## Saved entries
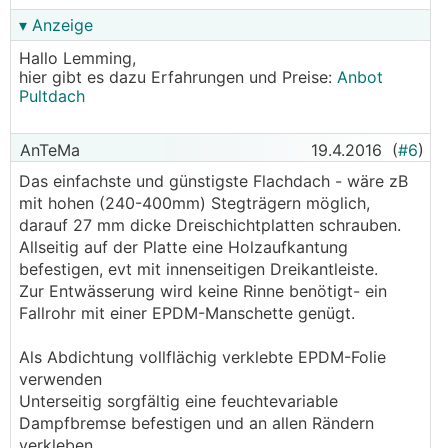
▾ Anzeige
Hallo Lemming,
hier gibt es dazu Erfahrungen und Preise:
Anbot
Pultdach
AnTeMa
19.4.2016
(
#6
)
Das einfachste und günstigste Flachdach - wäre zB
mit hohen (240-400mm) Stegträgern möglich,
darauf 27 mm dicke Dreischichtplatten schrauben.
Allseitig auf der Platte eine Holzaufkantung
befestigen, evt mit innenseitigen Dreikantleiste.
Zur Entwässerung wird keine Rinne benötigt- ein
Fallrohr mit einer EPDM-Manschette genügt.
Als Abdichtung vollflächig verklebte EPDM-Folie
verwenden
Unterseitig sorgfältig eine feuchtevariable
Dampfbremse befestigen und an allen Rändern
verkleben.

## GOAL OF THE EXERCISE
Every line above should be copied exactly; do not carry over the pictures.

## ANSWER
▾ Anzeige
Hallo Lemming,
hier gibt es dazu Erfahrungen und Preise:
Anbot
Pultdach
AnTeMa
19.4.2016
(
#6
)
Das einfachste und günstigste Flachdach - wäre zB
mit hohen (240-400mm) Stegträgern möglich,
darauf 27 mm dicke Dreischichtplatten schrauben.
Allseitig auf der Platte eine Holzaufkantung
befestigen, evt mit innenseitigen Dreikantleiste.
Zur Entwässerung wird keine Rinne benötigt- ein
Fallrohr mit einer EPDM-Manschette genügt.
Als Abdichtung vollflächig verklebte EPDM-Folie
verwenden
Unterseitig sorgfältig eine feuchtevariable
Dampfbremse befestigen und an allen Rändern
verkleben.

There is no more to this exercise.